Climber выбросил вверх протуберанец слоистого розового дыма, его педипальцы молниеносно работали.
Запахло жженым волосом.
– Пошел отсюда, гад! – прохрипела Нина Николаевна, трясясь и плача.
Соловьев открыл дверь и вышел.
А дальше что?
А дальше несколько пословиц:
Немец на говне блоху убьет,
Да рук не запачкает.
Гнилая блядь – что забор,
Кто не ебал – тот не вор.
Наша лопатка копает хорошо –
Мы достаем песок и продаем.
… А когда налет кончился, Гузь выглянул из-за присыпанной землей тумбы. Покачав головой, он тихо присвистнул от удивления, толкнул лежащего вниз лицом Фархада.
Тот медленно, с опаской, поднял голову, отчего с каски ссыпалась земля, и она снова заблестела на ярком июльском солнце.
Всего за какие-то полминуты площадь невероятно изменилась. Словно гигантские грабли прошлись по ней: асфальт был страшно разворочен, то тут, то там лежали трупы, два перевернутых автобуса горели так сильно, словно их облили напалмом. В одном из них кто-то бился и дико кричал. Троллейбус с распоротой крышей стоял поперек проспекта. Рядом с ним горели те самые проворные белые «жигули». Усатый балагур-водитель и его шестилетняя дочка, по всей вероятности, были мертвы. Полукруглый желтоватый дом напротив зиял двумя страшными пробоинами, его верх с фигурами рабочих был начисто снесен.
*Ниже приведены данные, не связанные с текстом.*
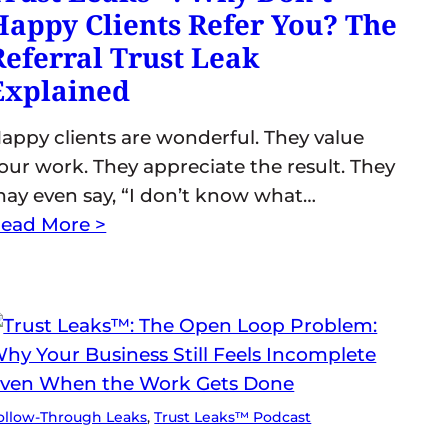
Happy Clients Refer You? The
Referral Trust Leak
Explained
appy clients are wonderful. They value
our work. They appreciate the result. They
ay even say, “I don’t know what…
ead More >
ollow-Through Leaks
, 
Trust Leaks™ Podcast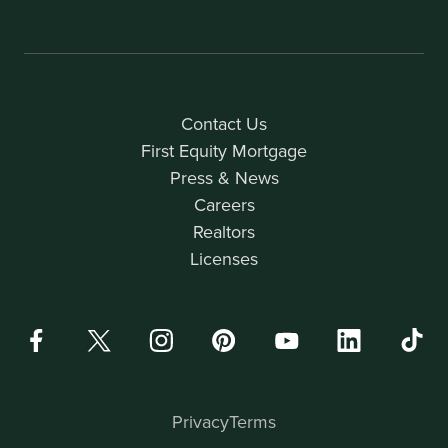
Contact Us
First Equity Mortgage
Press & News
Careers
Realtors
Licenses
Privacy
Terms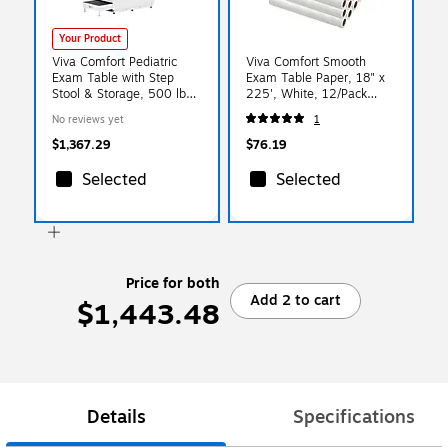
Your Product
Viva Comfort Pediatric
Viva Comfort Smooth
Exam Table with Step
Exam Table Paper, 18" x
Stool & Storage, 500 lbs.
225', White, 12/Pack
Capacity, Blue (ADI996-
(ADIME916-S-18-MK)
No reviews yet
1
09-PMB-BLU-MK)
$1,367.29
$76.19
Selected
Selected
Price for both
Add 2 to cart
$1,443.48
Details
Specifications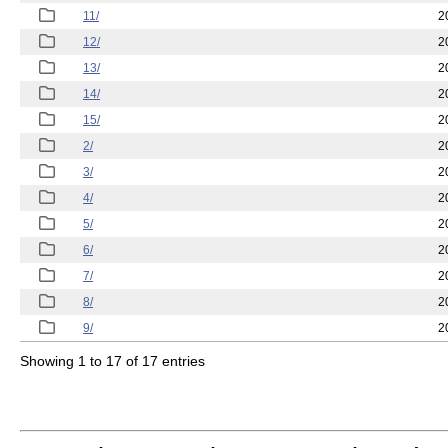
11/
2
12/
2
13/
2
14/
2
15/
2
2/
2
3/
2
4/
2
5/
2
6/
2
7/
2
8/
2
9/
2
Showing 1 to 17 of 17 entries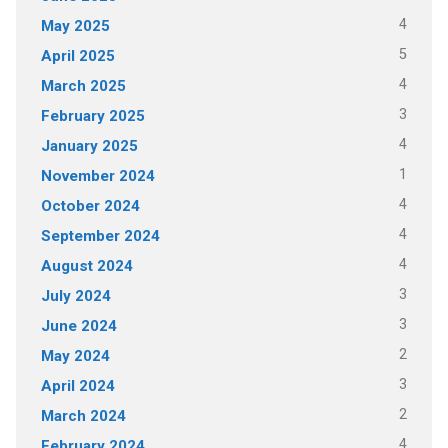
4
May 2025
5
April 2025
4
March 2025
3
February 2025
4
January 2025
1
November 2024
4
October 2024
4
September 2024
4
August 2024
3
July 2024
3
June 2024
2
May 2024
3
April 2024
2
March 2024
4
February 2024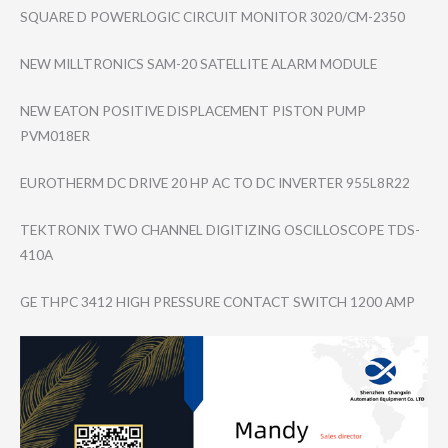
SQUARE D POWERLOGIC CIRCUIT MONITOR 3020/CM-2350
NEW MILLTRONICS SAM-20 SATELLITE ALARM MODULE
NEW EATON POSITIVE DISPLACEMENT PISTON PUMP
PVM018ER
EUROTHERM DC DRIVE 20 HP AC TO DC INVERTER 955L8R22
TEKTRONIX TWO CHANNEL DIGITIZING OSCILLOSCOPE TDS-
410A
GE THPC 3412 HIGH PRESSURE CONTACT SWITCH 1200 AMP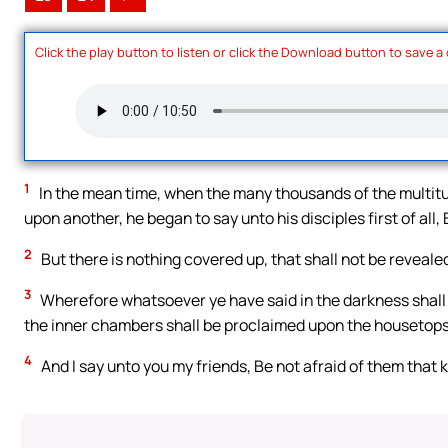
Click the play button to listen or click the Download button to save a
1
In the mean time, when the many thousands of the multit
upon another, he began to say unto his disciples first of all
2
But there is nothing covered up, that shall not be revealed
3
Wherefore whatsoever ye have said in the darkness shall b
the inner chambers shall be proclaimed upon the housetops
4
And I say unto you my friends, Be not afraid of them that k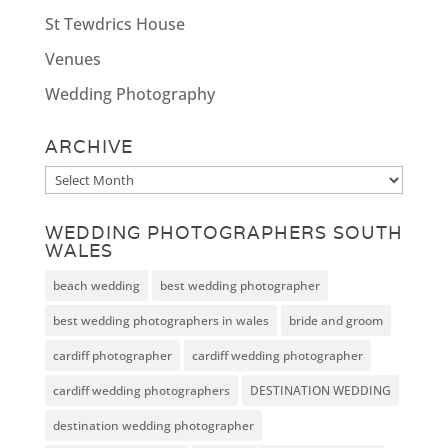
St Tewdrics House
Venues
Wedding Photography
ARCHIVE
Archive
WEDDING PHOTOGRAPHERS SOUTH
WALES
beach wedding
best wedding photographer
best wedding photographers in wales
bride and groom
cardiff photographer
cardiff wedding photographer
cardiff wedding photographers
DESTINATION WEDDING
destination wedding photographer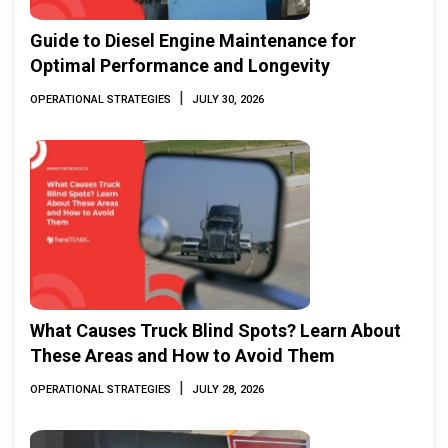
Guide to Diesel Engine Maintenance for
Optimal Performance and Longevity
|
OPERATIONAL STRATEGIES
JULY 30, 2026
What Causes Truck Blind Spots? Learn About
These Areas and How to Avoid Them
|
OPERATIONAL STRATEGIES
JULY 28, 2026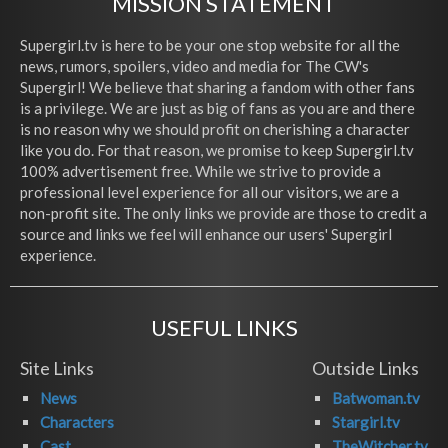
MISSION STATEMENT
Supergirl.tv is here to be your one stop website for all the
news, rumors, spoilers, video and media for The CW's
Supergirl! We believe that sharing a fandom with other fans
is a privilege. We are just as big of fans as you are and there
is no reason why we should profit on cherishing a character
like you do. For that reason, we promise to keep Supergirl.tv
100% advertisement free. While we strive to provide a
professional level experience for all our visitors, we are a
non-profit site. The only links we provide are those to credit a
source and links we feel will enhance our users' Supergirl
experience.
USEFUL LINKS
Site Links
Outside Links
News
Batwoman.tv
Characters
Stargirl.tv
Cast
TheWitcher.tv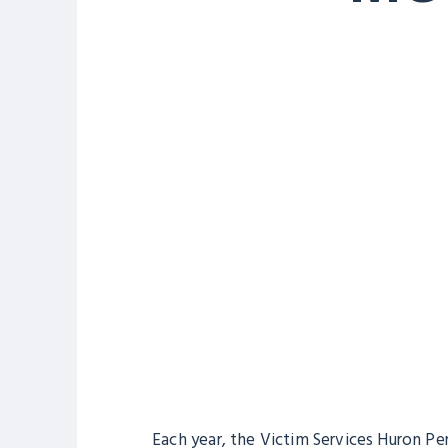
Each year, the Victim Services Huron Pe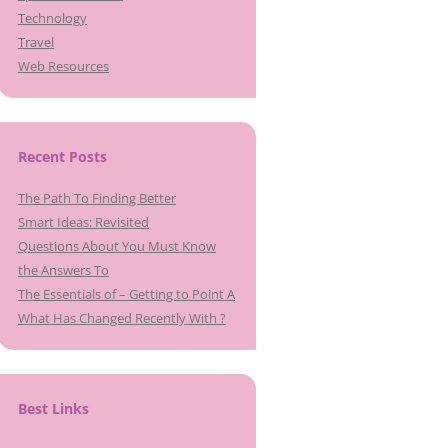
Technology
Travel
Web Resources
Recent Posts
The Path To Finding Better
Smart Ideas: Revisited
Questions About You Must Know
the Answers To
The Essentials of – Getting to Point A
What Has Changed Recently With ?
Best Links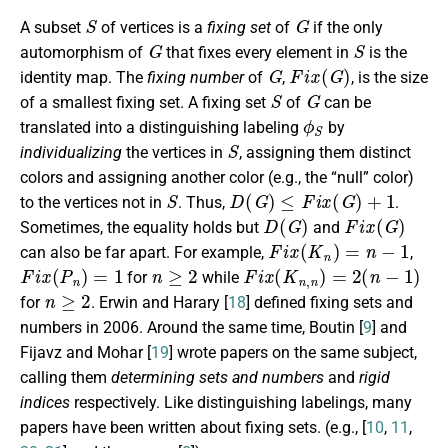
S
G
A subset
of vertices is a
fixing set
of
if the only
G
S
automorphism of
that fixes every element in
is the
G
F
i
x
(
G
)
identity map. The
fixing number
of
,
, is the size
S
G
of a smallest fixing set. A fixing set
of
can be
ϕ
S
translated into a distinguishing labeling
by
S
individualizing
the vertices in
, assigning them distinct
colors and assigning another color (e.g., the “null” color)
S
D
(
G
)
≤
F
i
x
(
G
)
+
1
to the vertices not in
. Thus,
.
D
(
G
)
F
i
x
(
G
)
Sometimes, the equality holds but
and
F
i
x
(
K
n
)
=
n
−
1
can also be far apart. For example,
,
F
i
x
(
P
n
)
=
1
n
≥
2
F
i
x
(
K
n
,
n
)
=
2
(
n
−
1
)
for
while
n
≥
2
for
. Erwin and Harary [
18
] defined fixing sets and
numbers in 2006. Around the same time, Boutin [
9
] and
Fijavz and Mohar [
19
] wrote papers on the same subject,
calling them
determining sets and numbers
and
rigid
indices
respectively. Like distinguishing labelings, many
papers have been written about fixing sets. (e.g., [
10
,
11
,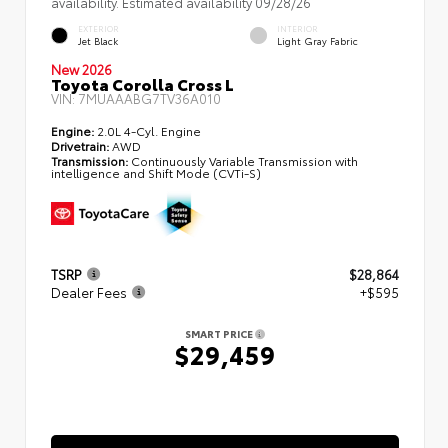
availability. Estimated availability 09/28/26
EXTERIOR
INTERIOR
Jet Black
Light Gray Fabric
New 2026
Toyota Corolla Cross L
VIN:
7MUAAABG7TV36A010
Engine:
2.0L 4-Cyl. Engine
Drivetrain:
AWD
Transmission:
Continuously Variable Transmission with
intelligence and Shift Mode (CVTi-S)
TSRP
$28,864
Dealer Fees
+$595
SMART PRICE
$29,459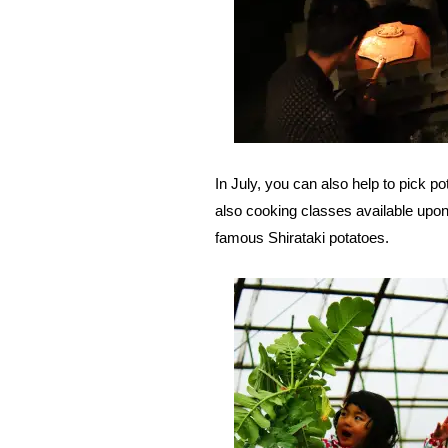
In July, you can also help to pick p
also cooking classes available upon
famous Shirataki potatoes.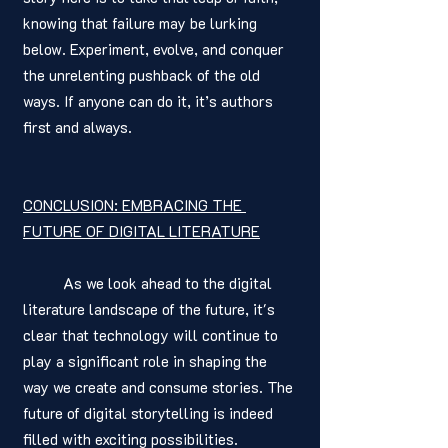
knowing that failure may be lurking 
below. Experiment, evolve, and conquer 
the unrelenting pushback of the old 
ways. If anyone can do it, it’s authors 
first and always. 
CONCLUSION: EMBRACING THE 
FUTURE OF DIGITAL LITERATURE
	As we look ahead to the digital 
literature landscape of the future, it's 
clear that technology will continue to 
play a significant role in shaping the 
way we create and consume stories. The 
future of digital storytelling is indeed 
filled with exciting possibilities.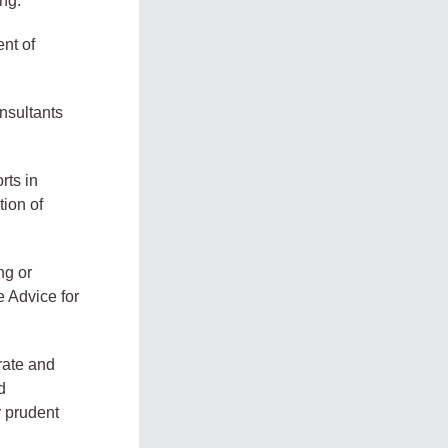
ng.
ent of
nsultants
rts in
tion of
ng or
e Advice for
rate and
d
r prudent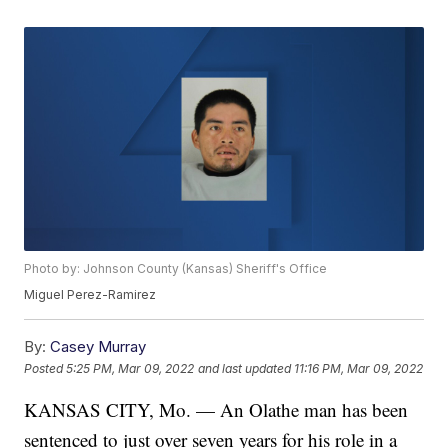
Photo by: Johnson County (Kansas) Sheriff's Office
Miguel Perez-Ramirez
By:
Casey Murray
Posted
5:25 PM, Mar 09, 2022
and last updated
11:16 PM, Mar 09, 2022
KANSAS CITY, Mo. — An Olathe man has been
sentenced to just over seven years for his role in a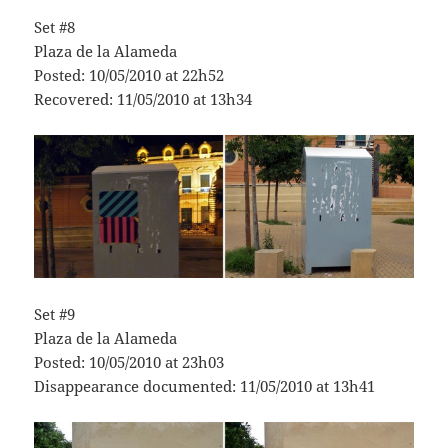
Set #8
Plaza de la Alameda
Posted: 10/05/2010 at 22h52
Recovered: 11/05/2010 at 13h34
Set #9
Plaza de la Alameda
Posted: 10/05/2010 at 23h03
Disappearance documented: 11/05/2010 at 13h41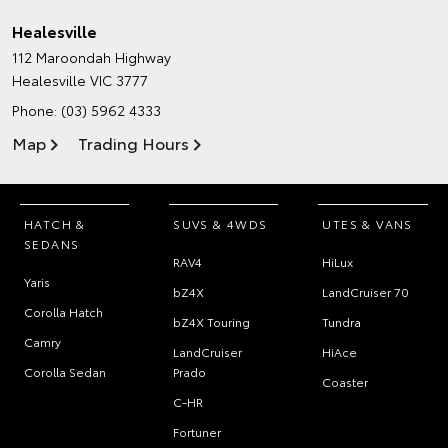
Healesville
112 Maroondah Highway
Healesville VIC 3777
Phone:
(03) 5962 4333
Map
Trading Hours
HATCH &
SUVS & 4WDS
UTES & VANS
SEDANS
RAV4
HiLux
Yaris
bZ4X
LandCruiser 70
Corolla Hatch
bZ4X Touring
Tundra
Camry
LandCruiser
HiAce
Corolla Sedan
Prado
Coaster
C-HR
Fortuner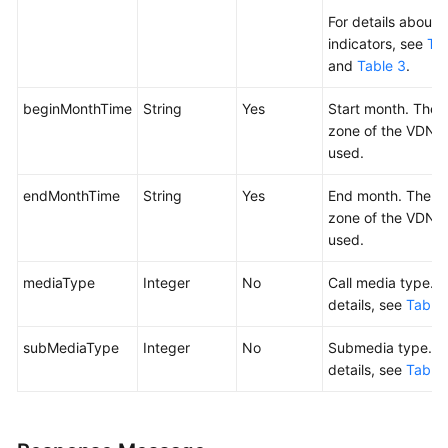
For details about 
indicators, see
Tab
and
Table 3
.
beginMonthTime
String
Yes
Start month. The 
zone of the VDN i
used.
endMonthTime
String
Yes
End month. The t
zone of the VDN i
used.
mediaType
Integer
No
Call media type. F
details, see
Table 
subMediaType
Integer
No
Submedia type. F
details, see
Table 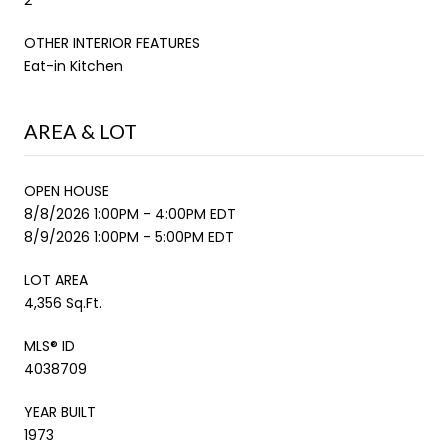
OTHER INTERIOR FEATURES
Eat-in Kitchen
AREA & LOT
OPEN HOUSE
8/8/2026 1:00PM - 4:00PM EDT
8/9/2026 1:00PM - 5:00PM EDT
LOT AREA
4,356 Sq.Ft.
MLS® ID
4038709
YEAR BUILT
1973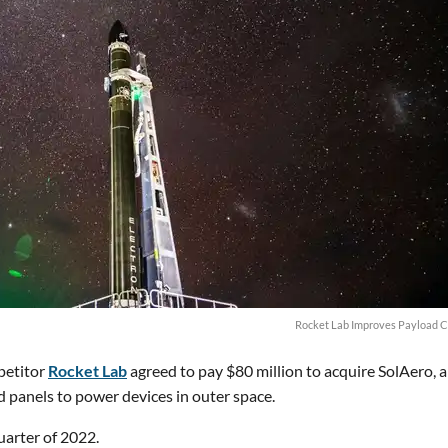
Rocket Lab Improves Payload C
petitor
Rocket Lab
agreed to pay $80 million to acquire SolAero, 
 panels to power devices in outer space.
quarter of 2022.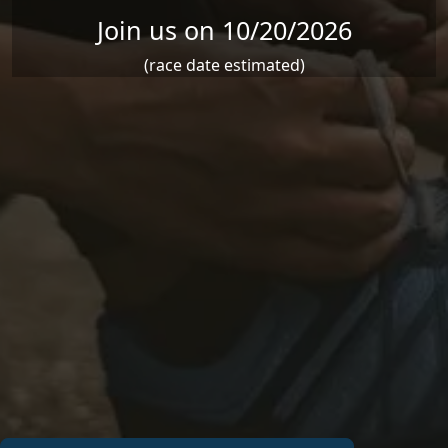
Join us on 10/20/2026
(race date estimated)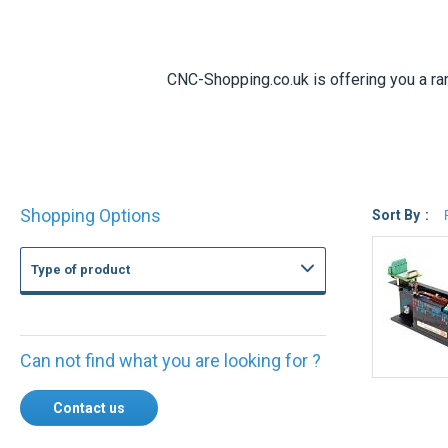
CNC-Shopping.co.uk is offering you a r
Shop
Shopping Options
By
Sort By
Type of product
Can not find what you are looking for ?
Contact us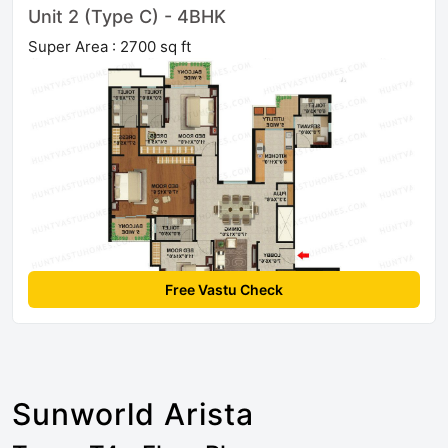
Unit 2 (Type C) - 4BHK
Super Area : 2700 sq ft
Free Vastu Check
Sunworld Arista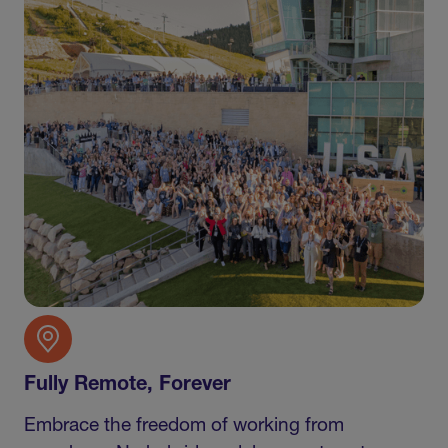
Fully Remote, Forever
Embrace the freedom of working from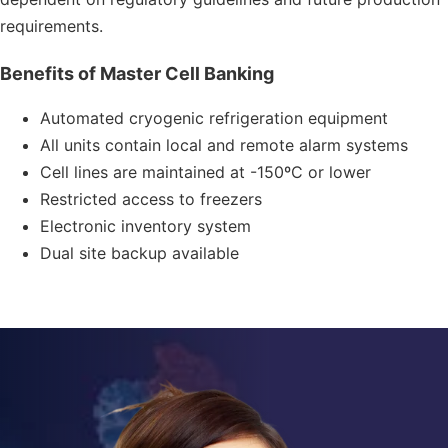
requirements.
Benefits of Master Cell Banking
Automated cryogenic refrigeration equipment
All units contain local and remote alarm systems
Cell lines are maintained at -150ºC or lower
Restricted access to freezers
Electronic inventory system
Dual site backup available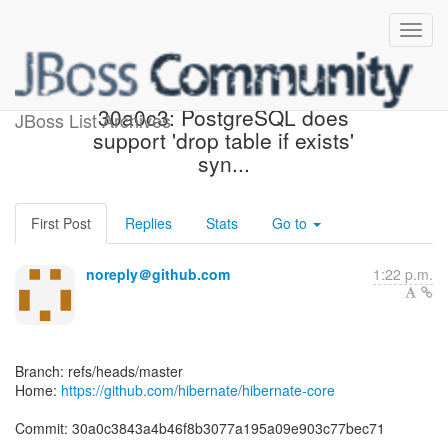
[hibernate/hibernate-core]
30a0c3: PostgreSQL does
JBoss List Archives
support 'drop table if exists'
syn...
First Post
Replies
Stats
Go to
noreply＠github.com
1:22 p.m.
Branch: refs/heads/master
Home:
https://github.com/hibernate/hibernate-core
Commit: 30a0c3843a4b46f8b3077a195a09e903c77bec71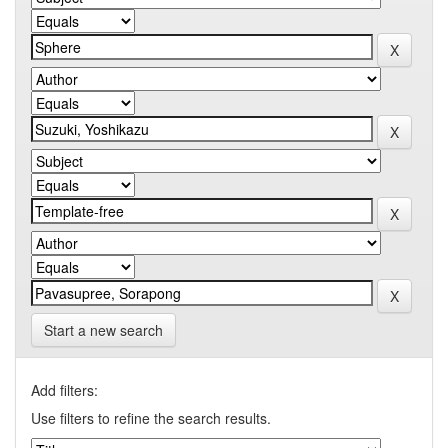
Start a new search
Add filters:
Use filters to refine the search results.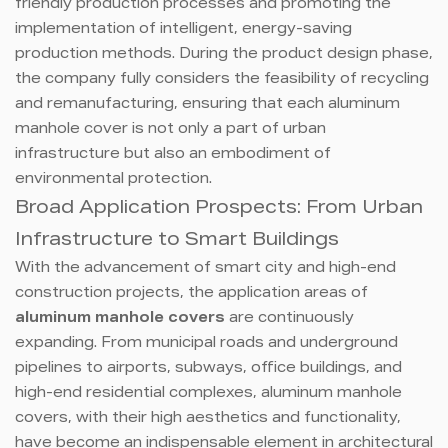
friendly production processes and promoting the
implementation of intelligent, energy-saving
production methods. During the product design phase,
the company fully considers the feasibility of recycling
and remanufacturing, ensuring that each aluminum
manhole cover is not only a part of urban
infrastructure but also an embodiment of
environmental protection.
Broad Application Prospects: From Urban
Infrastructure to Smart Buildings
With the advancement of smart city and high-end
construction projects, the application areas of
aluminum manhole covers
are continuously
expanding. From municipal roads and underground
pipelines to airports, subways, office buildings, and
high-end residential complexes, aluminum manhole
covers, with their high aesthetics and functionality,
have become an indispensable element in architectural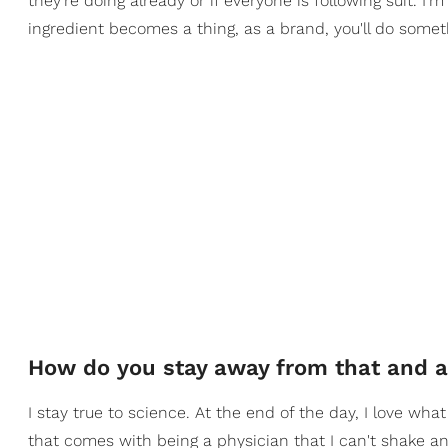
they're doing already or if everyone is following suit. I
ingredient becomes a thing, as a brand, you'll do somet
How do you stay away from that and av
I stay true to science. At the end of the day, I love what
that comes with being a physician that I can't shake an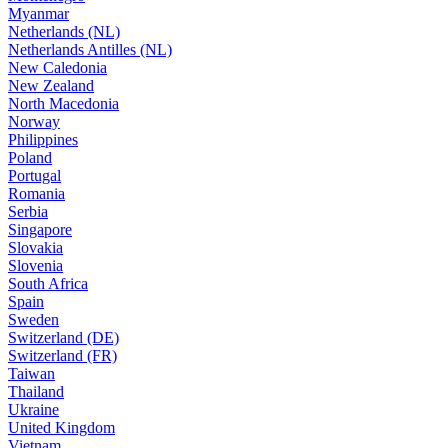
Myanmar
Netherlands (NL)
Netherlands Antilles (NL)
New Caledonia
New Zealand
North Macedonia
Norway
Philippines
Poland
Portugal
Romania
Serbia
Singapore
Slovakia
Slovenia
South Africa
Spain
Sweden
Switzerland (DE)
Switzerland (FR)
Taiwan
Thailand
Ukraine
United Kingdom
Vietnam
На месте памятника Гагарину зияла дымящаяся, в добрые десять метров воронка, а сам монумент, полминуты назад сверкающий сталью в голубом московском небе, лежал ничком, перегородив выезд с Профсоюзной улицы. Ребристая колонна завалилась к деревцам, а выброшенный взрывом стальной шар откатился к мосту и замер, стукнувшись о чугунное перило.
– Еб твою мать, – выругался Гузь, – смотри как распахали.
– Ай-бай… – выдохнул свое обычное восклицание Фархад.
В объятых пламенем «жигулях» с мягким хлопком взорвался бензобак, разбросав вокруг куски обгорелого корпуса.